日活ロマンポルノ史 田中登監督デビュー | お宝映画・番組私的見聞録

日活ロマンポルノ史 田中登監督デビュー

新しい記事を書くのは約1カ月ぶりである。週2の更新はしていたが、まとめて書いておいたのを切り分けてアップしていたのだ。まあ、そんなウラ事情はどうでもよいか。
「映画芸術」では、72年に初期50本ほどの中から選考したロマンポルノ・ベスト10をやったらしい。結果は、次のとおり。

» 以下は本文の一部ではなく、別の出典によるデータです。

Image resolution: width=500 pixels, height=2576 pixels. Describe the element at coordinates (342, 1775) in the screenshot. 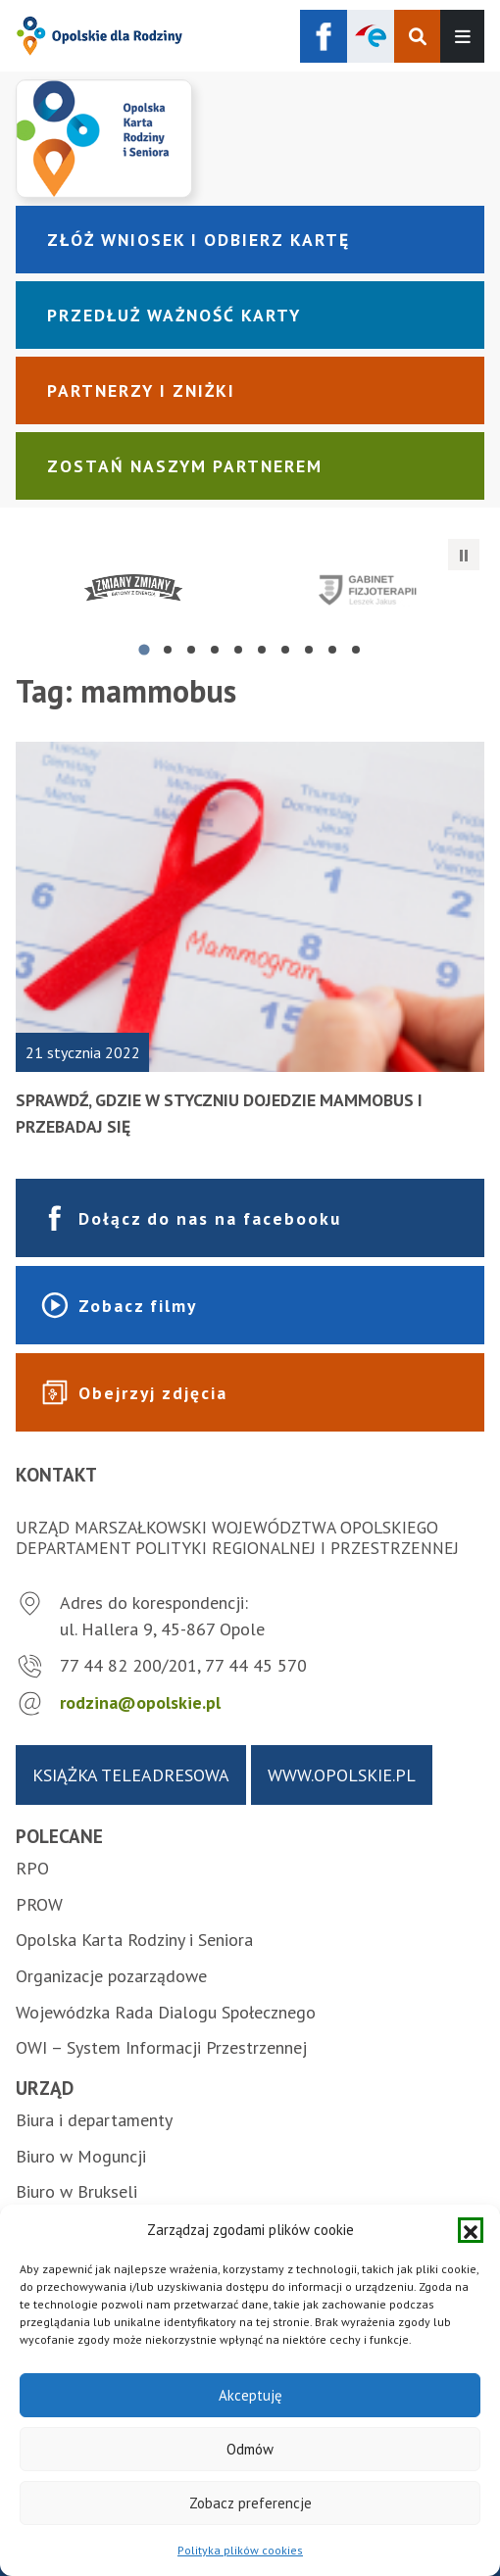

I see `www.opolskie.pl` at that location.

1位「牝猫たちの夜」、2位「恋狂い」、3位「濡れた唇」、4位「色暦女浮世絵師」、5位「しなやかな獣たち」となっている。初期50本とはいえ、初期も初期の作品ばかりである。
1位の「牝猫たちの夜」は、新宿のトルコ風呂(現在はソープランドと言わないと怒られる)に働く三人の娘をややコミカルに描いたもの。主演は桂知子、吉沢健などで、桂知子は他に主演作というのは見あたらなく詳細は不明である。

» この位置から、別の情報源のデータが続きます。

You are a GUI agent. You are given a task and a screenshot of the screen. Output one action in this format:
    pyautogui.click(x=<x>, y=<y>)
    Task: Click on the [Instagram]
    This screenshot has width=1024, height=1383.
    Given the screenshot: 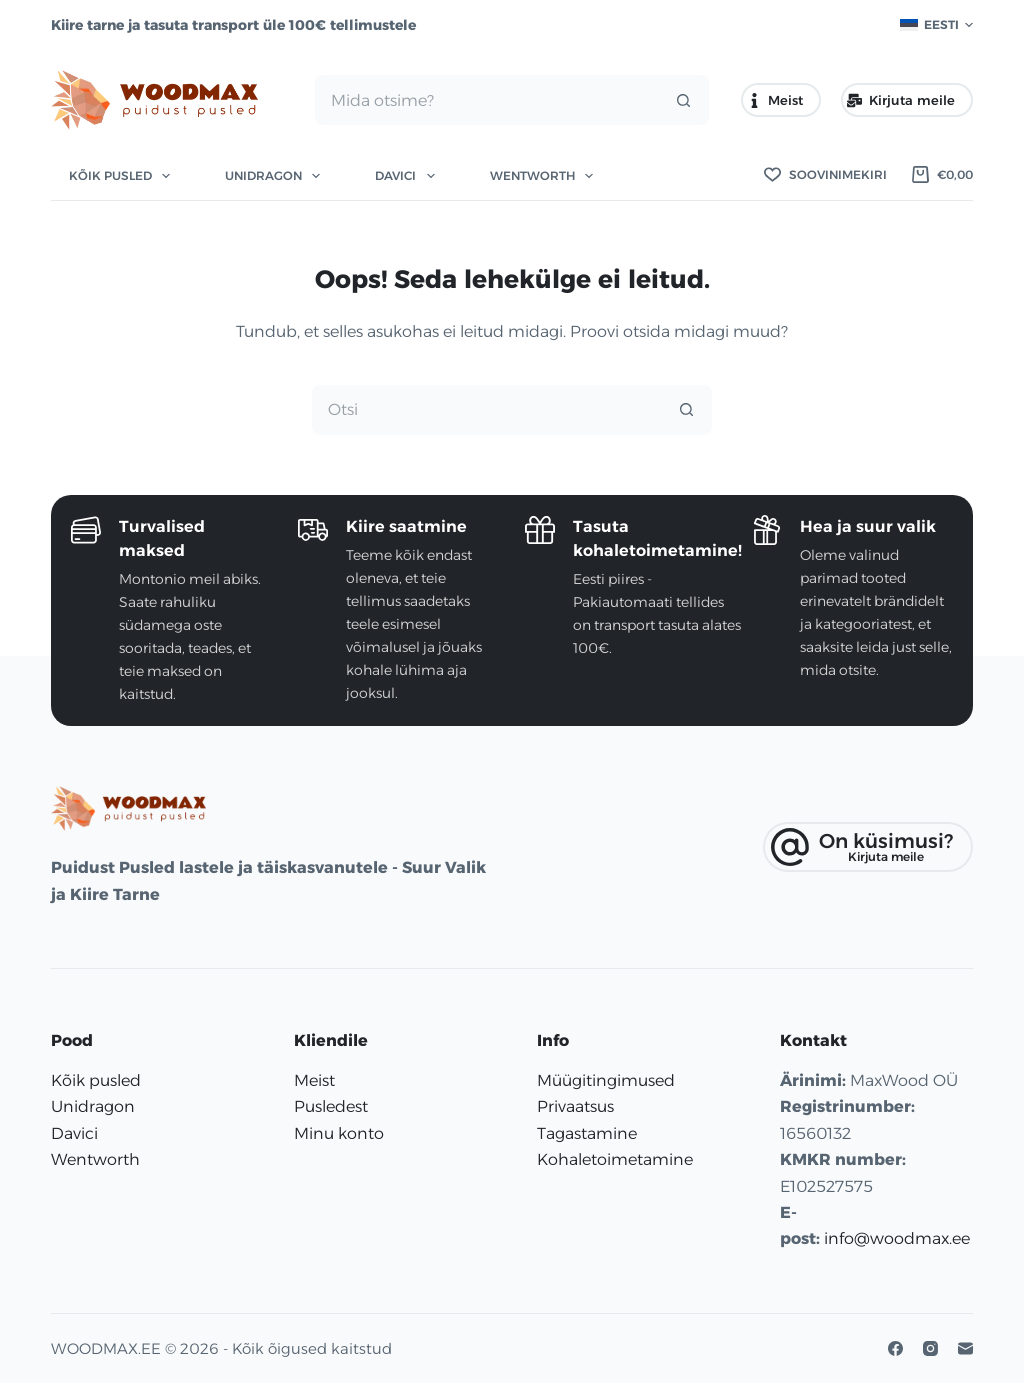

監督は田中登。ロマンポルノ監督デビューは72年の2月「花弁のしずく」で、これはその次、つまり2作目である。
田中登は明大文学部出身で、同級生に作家の倉橋由美子、脚本家の田向正健らがいたという。その学生時代に、東宝撮影所の雑用のバイトにありついた。稲垣浩の「ゲンと不動明王」や本多猪四郎の「モスラ」、堀川弘通の「別れて生きるときも」、そして黒澤明「用心棒」などの現場についたという。

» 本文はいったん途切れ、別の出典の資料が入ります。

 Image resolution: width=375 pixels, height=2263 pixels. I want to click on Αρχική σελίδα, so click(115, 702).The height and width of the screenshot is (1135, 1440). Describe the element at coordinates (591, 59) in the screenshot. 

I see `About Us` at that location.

「用心棒」の現場では、三船敏郎は田中たち学生アルバイトを集めて話をするのが好きだったという。三船は「助監督になりたい?簡単には映画会社は入れんぞ」などと言っていたというが、この直後田中は日活の助監督試験を受けて、61年4月に入社する。
今村昌平監督の『「エロ事師たち」より・人類学入門』(65年)で、田中はサード助監督であった。ロケは釜ヶ崎(現・あいりん地区)で行われたが、その経験が後に田中が監督する「(秘)色情めす市場」(74年)で生かされることになる。
「(秘)色情めす市場」は、やはり釜ヶ崎を舞台にした作品で、主演は芹明香、その母親役が花柳幻舟、他に宮下順子なども出ている。実際は約2時間の作品だったが、ロマンポルノは1時間20分くらいが普通ということで、なくなく20分は自分でカットしたが、結局さらに20分会社側に切られたという。
そんな時、田中の元に電話があった。「釜ヶ崎見ましたよ。正直驚きました。あの元気さで東映オールスターで、1本撮ってもらえませんか」声の主は東映の敏腕プロデューサー俊藤浩滋であった。
田中もその話には飛びつきたい気持ちはあったが、すでに次回作「実録・阿部定」の日程も決まっており、とりあえずは曖昧な返事にしておいたのであった。